Science and Invention


Why is Johannes Kepler important to modern astronomy?

German astronomer Johannes Kepler (1571–1630) put forth the theory that planets, including Earth, rotate around the sun in elliptical orbits. But he had the help of research conducted by astronomer Tycho Brahe (1546–1601) to use as a basis for his conclusion.

In 1600 Kepler moved to Prague (Czech Republic), where he began working as an assistant to the flamboyant Brahe, a Danish aristocrat who a few years earlier (in 1576) had set up the first real astronomical observatory in history. Brahe’s benefactor in this work was none other than King Frederick II (1534–1588), ruler of Denmark and Norway, who was a patron of science.

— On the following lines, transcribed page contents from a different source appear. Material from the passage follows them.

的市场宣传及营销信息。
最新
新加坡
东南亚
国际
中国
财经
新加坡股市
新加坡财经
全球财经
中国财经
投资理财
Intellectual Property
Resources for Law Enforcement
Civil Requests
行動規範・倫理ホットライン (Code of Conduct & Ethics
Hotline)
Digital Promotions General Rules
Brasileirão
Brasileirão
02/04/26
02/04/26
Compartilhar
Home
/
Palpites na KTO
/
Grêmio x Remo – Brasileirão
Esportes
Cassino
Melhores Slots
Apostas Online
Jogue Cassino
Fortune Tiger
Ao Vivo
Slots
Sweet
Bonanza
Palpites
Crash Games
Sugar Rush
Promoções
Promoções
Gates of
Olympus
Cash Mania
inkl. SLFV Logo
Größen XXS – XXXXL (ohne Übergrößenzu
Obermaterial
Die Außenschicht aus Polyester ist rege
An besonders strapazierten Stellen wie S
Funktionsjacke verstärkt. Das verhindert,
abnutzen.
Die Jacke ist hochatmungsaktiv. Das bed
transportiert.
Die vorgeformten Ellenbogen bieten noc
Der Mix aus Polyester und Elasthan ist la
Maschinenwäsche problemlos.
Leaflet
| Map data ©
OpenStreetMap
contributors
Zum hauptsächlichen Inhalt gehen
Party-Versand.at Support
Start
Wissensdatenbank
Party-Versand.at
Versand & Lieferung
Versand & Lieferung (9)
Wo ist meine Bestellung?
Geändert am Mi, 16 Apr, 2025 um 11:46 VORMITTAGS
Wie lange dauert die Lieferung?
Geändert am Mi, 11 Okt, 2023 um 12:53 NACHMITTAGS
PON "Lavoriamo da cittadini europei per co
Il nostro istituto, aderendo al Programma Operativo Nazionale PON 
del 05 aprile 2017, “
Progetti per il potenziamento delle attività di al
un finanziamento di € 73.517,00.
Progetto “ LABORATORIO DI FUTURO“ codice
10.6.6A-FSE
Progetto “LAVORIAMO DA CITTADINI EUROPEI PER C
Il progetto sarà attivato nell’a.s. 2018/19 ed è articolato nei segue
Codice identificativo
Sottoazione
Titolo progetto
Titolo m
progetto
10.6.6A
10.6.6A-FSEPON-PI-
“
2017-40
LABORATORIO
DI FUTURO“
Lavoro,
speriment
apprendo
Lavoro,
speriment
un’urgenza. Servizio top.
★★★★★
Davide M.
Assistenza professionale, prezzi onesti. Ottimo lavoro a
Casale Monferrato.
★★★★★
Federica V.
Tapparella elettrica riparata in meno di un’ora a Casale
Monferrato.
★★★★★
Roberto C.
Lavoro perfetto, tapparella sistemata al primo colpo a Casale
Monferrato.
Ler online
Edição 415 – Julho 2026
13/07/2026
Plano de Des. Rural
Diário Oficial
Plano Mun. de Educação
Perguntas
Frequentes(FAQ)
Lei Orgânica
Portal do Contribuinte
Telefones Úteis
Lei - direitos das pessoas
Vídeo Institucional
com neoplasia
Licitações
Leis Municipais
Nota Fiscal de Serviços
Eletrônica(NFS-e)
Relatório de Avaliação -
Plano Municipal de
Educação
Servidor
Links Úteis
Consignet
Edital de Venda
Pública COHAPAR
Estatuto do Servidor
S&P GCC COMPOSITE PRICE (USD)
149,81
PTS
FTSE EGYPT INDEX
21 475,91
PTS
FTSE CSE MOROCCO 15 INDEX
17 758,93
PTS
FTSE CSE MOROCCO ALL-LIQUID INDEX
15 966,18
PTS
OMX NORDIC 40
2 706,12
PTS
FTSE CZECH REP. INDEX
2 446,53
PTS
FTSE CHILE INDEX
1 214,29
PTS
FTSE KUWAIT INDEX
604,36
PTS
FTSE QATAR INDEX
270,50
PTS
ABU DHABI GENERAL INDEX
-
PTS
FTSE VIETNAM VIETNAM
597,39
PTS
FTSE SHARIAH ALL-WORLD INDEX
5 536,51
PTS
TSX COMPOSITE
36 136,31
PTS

In the observatory, Brahe had made and recorded extraordinarily accurate observations of planetary positions. Even though he rejected the Copernican (sun-centered) view of the universe because it violated church beliefs, he also realized that his observations of the planets could not be explained by the Ptolemaic system. He soon put forth his own theory of planetary orbit. The Tychonic theory was something of a compromise between the two existing models (the sun-centered system of Copernicus and Earth-centered system of Ptolemy): Brahe’s model followed Copernicus’s theory in that it, too, had the planets orbiting around the sun; but it kept to the Ptolemaic belief that the sun orbited Earth (in this way, he accounted for a year). The theory was ignored.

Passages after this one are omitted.